The Compliance Workgroup of the IVLV (Industry Association for Food Technology and ­Packaging e. V.) is currently intensely focused on the developments and plans by Brussels ­politicians regarding printing inks, packaging materials and recycling.

By Alfons Strohmaier


The meeting of the IVLV Com­pliance Workgroup was held ­recently with some 50 attendees in the city of Freising/Germany under the new title of ”Future Days”. Dipl.-Ing. Tobias Voigt, CEO of the ­Industry Association for Food Technology and Packaging e. V. (IVLV), ­expressed his pleasure that the meeting could be held in person now after the two-year pause. The gathering was moderated by the workgroup‘s chairman Josef Sutter from the ­hubergroup Deutschland GmbH, a supplier of state-of-the-art inks and varnishes. Mr Sutter passed on the chairperson function to Dr Monika Tönnießen, Head of Food Safety Compliance – Global Food Safety, Product Safety and Regulatory Affairs at Henkel AG & Co.
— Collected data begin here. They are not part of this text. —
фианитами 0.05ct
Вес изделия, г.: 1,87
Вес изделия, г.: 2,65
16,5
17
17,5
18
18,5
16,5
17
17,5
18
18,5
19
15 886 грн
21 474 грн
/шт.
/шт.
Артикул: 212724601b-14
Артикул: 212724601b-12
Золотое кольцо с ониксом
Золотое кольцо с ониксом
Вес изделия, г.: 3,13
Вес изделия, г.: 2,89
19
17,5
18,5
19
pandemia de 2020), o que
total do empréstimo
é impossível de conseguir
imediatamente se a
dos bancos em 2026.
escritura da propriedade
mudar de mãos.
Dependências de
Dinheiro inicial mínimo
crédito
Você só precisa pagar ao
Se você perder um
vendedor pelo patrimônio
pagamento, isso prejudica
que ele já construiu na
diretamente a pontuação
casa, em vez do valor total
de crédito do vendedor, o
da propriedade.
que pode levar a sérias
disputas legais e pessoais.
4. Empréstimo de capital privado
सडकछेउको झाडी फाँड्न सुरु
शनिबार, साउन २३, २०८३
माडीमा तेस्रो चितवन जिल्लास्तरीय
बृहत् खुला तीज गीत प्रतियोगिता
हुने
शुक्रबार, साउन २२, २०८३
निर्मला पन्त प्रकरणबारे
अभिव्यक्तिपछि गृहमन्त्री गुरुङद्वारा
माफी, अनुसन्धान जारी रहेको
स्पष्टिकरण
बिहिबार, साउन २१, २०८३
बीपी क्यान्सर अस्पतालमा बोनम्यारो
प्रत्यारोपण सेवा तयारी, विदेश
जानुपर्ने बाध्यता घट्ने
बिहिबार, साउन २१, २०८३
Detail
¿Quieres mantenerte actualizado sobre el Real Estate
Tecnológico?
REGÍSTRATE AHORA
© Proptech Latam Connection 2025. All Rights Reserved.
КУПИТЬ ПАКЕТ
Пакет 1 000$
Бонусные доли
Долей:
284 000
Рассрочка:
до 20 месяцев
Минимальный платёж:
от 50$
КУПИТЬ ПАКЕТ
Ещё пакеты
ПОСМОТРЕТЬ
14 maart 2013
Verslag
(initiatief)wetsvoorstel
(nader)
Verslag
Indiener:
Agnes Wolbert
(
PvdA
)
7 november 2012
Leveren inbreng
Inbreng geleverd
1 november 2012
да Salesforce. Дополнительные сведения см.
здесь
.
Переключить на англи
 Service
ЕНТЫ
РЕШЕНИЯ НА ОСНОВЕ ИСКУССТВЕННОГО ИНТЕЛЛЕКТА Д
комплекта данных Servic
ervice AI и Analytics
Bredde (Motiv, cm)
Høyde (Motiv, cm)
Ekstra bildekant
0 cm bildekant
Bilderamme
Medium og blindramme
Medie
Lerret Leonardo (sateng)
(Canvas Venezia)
KGaA. The deputy is Markus Hoffmann, Product Safety Manager EMEA at the Amcor Flexibles Kreuzlingen AG.

Dr Angela Störmer from the Fraunhofer Institute for Process Engineering and Packaging (IVV) will continue serving in her role as the workgroup‘s scientific supervisory board. In her opening speech, she provided information on the current changes in the recycling legislation. The Recycling Regulation 2022/1616 took effect on 10 October 2022, covering every type of recycled plastic and recycling technologies within the field of application: mechanical and chemical recycling, the recycling of products from a closed, controlled product chain as well as the use of recyclates behind a functional barrier.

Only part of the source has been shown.